Will this trend abate as the world of advertising and media returns to some semblance of “normal?”
Most experts in the space don't think so.
Suzy Batiz, a small business owner who routinely worked with Bed, Bath & Beyond on event and coupon promotions for her line of products put it bluntly:
“This is our future. I don't think we will ever go back.”
That puts this dilemma right where many don't want it to go: Under the Dome. That is, Congress.
Our representatives in D.C. will be tasked with untangling this pandemic-fueled mess. And talk of break-ups and new regulation will likely take place.
How all of that will effect broadcast radio's tenuous advertising future is anybody's guess. The radio business has overwhelmingly supported deregulation over the past few decades for its own holdings. And many radio owners feel that looser government shackles is the only way they can compete moving forward.
But free market capitalism is what has gotten us to this point where three tech giants are riding the big revenue wave, sucking up more than 50¢ of every ad dollar.
Will traditional media companies that own TV stations, newspapers, and radio stations actively lobby to put the reins on “The Big Three” and other tech juggernauts? Their collective future as viable media businesses is on the line.

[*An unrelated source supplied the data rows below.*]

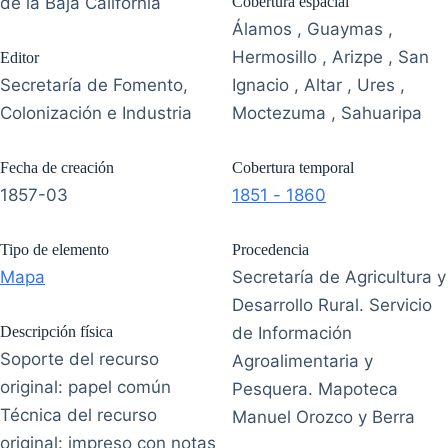
de la Baja California
Cobertura espacial
Álamos , Guaymas ,
Hermosillo , Arizpe , San
Editor
Secretaría de Fomento,
Ignacio , Altar , Ures ,
Colonización e Industria
Moctezuma , Sahuaripa
Fecha de creación
Cobertura temporal
1857-03
1851 - 1860
Tipo de elemento
Procedencia
Mapa
Secretaría de Agricultura y
Desarrollo Rural. Servicio
Descripción física
de Información
Soporte del recurso
Agroalimentaria y
original: papel común
Pesquera. Mapoteca
Técnica del recurso
Manuel Orozco y Berra
original: impreso con notas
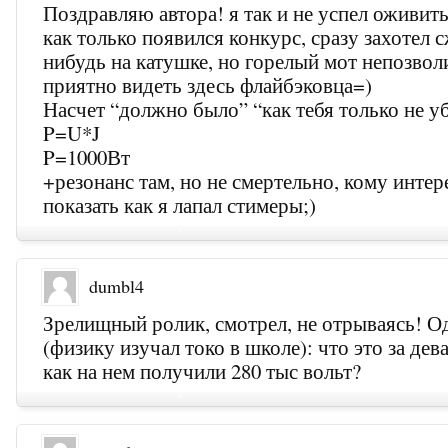
Поздравляю автора! я так и не успел оживит
как только появился конкурс, сразу захотел 
нибудь на катушке, но горелый мот непозво
приятно видеть здесь флайбэковца=)
Насчет “должно было” “как тебя только не уб
P=U*J
P=1000Вт
+резонанс там, но не смертельно, кому интер
показать как я лапал стимеры;)
dumbl4
Зрелищный ролик, смотрел, не отрываясь! О
(физику изучал токо в школе): что это за дев
как на нем получили 280 тыс вольт?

Will radio broadcasters come to terms with the fact that limiting their efforts to “radio dollars stunts their growth and hurts their ability to survive and thrive? Will they pivot and transform themselves into strong, local platforms that effectively deliver consumers across multiple channels?
Will consumers step up to protest the use of their data and related privacy concerns? Will they care enough to push back against algorithms and AI, and how they're deployed?
We got our wish – we indeed live in interesting times.